To build the right integrations, we still have a long way to go bringing insurance APIs onto a level playing field with financial services. It’s critical that insurance and financial services products can operate together technically, because on a human level, the products are completely intertwined.
HSAs depend on high quality integrations and shared information between financial and insurance products (at least the good ones do). Long-term investment products that can address the gaps in the 401(K) as a primary retirement vehicle will need to blend investment and longevity insurance to stabilize end of life wealth. Student loans can be de-risked by bundling life insurance and investment accounts during refinancing. The future of financial services depends on these separate products working together, and portable benefits is the first step towards breaking down the rigid product lines at banks and behemoth financial institutions.
Once integrations are functioning, we stand in a unique position to allow portable benefits to leapfrog traditional benefits in one very important way: intelligence. Advancements in artificial intelligence and machine learning mean that we can leverage data in a way the benefits infrastructure of the twentieth century couldn’t.

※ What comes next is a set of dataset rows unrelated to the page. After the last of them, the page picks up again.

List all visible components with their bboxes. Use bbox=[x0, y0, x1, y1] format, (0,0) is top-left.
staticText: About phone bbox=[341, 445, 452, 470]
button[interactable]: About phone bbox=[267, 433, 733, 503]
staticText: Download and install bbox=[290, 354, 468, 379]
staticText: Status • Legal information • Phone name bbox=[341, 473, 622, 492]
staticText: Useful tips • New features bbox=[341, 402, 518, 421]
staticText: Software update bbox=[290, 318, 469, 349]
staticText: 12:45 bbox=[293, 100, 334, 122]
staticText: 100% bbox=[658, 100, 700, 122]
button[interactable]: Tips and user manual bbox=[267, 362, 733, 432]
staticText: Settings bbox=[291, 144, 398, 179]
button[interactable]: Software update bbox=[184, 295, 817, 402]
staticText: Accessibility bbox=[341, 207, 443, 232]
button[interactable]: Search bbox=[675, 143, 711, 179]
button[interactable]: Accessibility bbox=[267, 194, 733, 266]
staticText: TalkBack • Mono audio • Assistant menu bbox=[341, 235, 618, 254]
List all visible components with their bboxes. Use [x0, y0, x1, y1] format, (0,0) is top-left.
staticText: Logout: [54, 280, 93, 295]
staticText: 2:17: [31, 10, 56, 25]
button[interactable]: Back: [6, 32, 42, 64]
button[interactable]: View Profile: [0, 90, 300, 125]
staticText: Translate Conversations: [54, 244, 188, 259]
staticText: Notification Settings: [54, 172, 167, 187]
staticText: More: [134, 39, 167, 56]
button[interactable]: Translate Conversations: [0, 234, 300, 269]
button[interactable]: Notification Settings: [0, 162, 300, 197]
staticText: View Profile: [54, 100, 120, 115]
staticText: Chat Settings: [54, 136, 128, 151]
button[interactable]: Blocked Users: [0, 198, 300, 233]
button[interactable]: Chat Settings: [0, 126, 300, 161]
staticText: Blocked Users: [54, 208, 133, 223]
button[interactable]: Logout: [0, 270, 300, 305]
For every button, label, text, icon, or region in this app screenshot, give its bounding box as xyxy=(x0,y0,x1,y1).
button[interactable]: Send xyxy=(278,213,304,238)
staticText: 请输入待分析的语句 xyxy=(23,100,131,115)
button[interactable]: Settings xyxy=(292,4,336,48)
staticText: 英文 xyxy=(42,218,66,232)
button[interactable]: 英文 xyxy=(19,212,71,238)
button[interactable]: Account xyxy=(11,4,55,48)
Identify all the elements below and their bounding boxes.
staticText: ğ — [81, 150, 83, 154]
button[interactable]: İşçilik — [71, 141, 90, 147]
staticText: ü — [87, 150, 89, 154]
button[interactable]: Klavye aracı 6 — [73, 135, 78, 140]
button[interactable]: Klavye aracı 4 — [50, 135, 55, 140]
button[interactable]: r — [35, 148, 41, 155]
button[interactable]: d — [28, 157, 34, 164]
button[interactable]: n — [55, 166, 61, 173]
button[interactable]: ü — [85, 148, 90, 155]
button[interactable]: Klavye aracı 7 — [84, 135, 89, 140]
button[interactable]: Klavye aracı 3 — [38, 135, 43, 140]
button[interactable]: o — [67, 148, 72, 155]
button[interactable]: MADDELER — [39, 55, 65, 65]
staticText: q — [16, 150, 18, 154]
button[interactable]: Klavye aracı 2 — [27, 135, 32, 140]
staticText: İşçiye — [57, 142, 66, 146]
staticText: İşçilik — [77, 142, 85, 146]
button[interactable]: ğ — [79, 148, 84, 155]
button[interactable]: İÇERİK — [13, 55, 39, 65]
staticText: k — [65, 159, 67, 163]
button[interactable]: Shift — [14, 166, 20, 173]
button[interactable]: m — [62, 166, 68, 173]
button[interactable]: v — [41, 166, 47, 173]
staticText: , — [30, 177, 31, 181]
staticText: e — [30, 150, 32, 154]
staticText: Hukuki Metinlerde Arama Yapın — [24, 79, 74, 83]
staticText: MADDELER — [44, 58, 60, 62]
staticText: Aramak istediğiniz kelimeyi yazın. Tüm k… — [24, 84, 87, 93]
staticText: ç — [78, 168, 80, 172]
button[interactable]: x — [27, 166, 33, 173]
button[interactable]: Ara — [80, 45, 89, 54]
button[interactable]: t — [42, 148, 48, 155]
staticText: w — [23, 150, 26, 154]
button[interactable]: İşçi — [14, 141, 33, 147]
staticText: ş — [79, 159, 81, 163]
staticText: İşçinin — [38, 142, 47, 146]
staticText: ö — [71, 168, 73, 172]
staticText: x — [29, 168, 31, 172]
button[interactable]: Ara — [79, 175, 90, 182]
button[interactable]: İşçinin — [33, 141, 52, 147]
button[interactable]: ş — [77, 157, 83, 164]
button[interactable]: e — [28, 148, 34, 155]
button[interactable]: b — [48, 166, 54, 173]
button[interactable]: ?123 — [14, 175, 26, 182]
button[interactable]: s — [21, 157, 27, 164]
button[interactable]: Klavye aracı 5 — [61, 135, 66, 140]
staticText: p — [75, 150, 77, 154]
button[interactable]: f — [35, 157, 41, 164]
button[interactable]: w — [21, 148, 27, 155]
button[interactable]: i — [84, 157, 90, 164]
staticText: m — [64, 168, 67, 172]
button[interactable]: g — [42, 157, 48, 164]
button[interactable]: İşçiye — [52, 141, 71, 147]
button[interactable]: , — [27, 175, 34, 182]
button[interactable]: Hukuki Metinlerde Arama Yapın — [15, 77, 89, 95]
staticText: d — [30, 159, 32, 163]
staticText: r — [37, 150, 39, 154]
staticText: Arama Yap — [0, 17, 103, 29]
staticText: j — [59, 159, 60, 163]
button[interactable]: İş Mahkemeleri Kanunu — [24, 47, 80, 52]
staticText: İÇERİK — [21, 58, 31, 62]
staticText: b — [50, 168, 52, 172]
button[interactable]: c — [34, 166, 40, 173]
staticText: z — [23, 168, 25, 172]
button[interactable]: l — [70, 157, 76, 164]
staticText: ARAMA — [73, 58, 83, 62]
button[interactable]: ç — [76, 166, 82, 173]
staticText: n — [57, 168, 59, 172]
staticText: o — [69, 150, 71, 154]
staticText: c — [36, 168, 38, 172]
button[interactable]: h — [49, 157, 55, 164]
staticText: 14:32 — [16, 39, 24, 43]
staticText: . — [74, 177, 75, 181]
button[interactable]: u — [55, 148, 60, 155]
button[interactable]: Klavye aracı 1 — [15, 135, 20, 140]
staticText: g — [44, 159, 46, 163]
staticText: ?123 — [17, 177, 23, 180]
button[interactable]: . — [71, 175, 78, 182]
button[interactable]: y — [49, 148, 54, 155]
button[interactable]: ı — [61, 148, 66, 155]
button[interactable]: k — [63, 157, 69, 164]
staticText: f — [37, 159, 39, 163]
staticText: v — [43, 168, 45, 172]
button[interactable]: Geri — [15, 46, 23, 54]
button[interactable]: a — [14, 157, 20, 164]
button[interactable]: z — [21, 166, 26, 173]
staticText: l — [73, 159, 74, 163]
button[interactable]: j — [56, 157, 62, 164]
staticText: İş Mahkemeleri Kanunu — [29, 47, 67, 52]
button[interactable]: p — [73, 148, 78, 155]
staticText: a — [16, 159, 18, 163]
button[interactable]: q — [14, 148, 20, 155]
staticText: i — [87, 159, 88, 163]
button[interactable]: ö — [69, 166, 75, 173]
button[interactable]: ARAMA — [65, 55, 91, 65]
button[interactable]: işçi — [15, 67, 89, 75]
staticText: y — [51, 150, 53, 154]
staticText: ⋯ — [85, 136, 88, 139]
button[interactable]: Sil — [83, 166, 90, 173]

Consumers no longer need to be financial experts or pay thousands to hire them. We should be able to use the information we have to innovate financial and insurance products in really exciting ways: automatic contribution adjustments, underwriting for volatility, and recommendations and enrollment based on human life events (having a baby, retirement, etc.). Creating aligned incentives between consumers and the private sector can unleash massive wealth creation.
The next ten years…
We are at a turning point. The system has been crumbling for years, and we’ve let the government and private institutions chip away at the stability of families in the name of protecting shareholder value. The coronavirus pandemic is a unique opportunity to completely rethink what we can create.
The technology is available. The need for a solution is at crisis level. The roadmap is here. At Catch, we’re sharing our thesis publicly because we believe this problem is too big to solve alone. To make the trillion-dollar impact we hope to achieve in the next decade, we’ll need partners, support, political will, and yes, more competitors racing to solve the problem alongside us.
Join us. Portable benefits by 2030 is a mission we can achieve, together.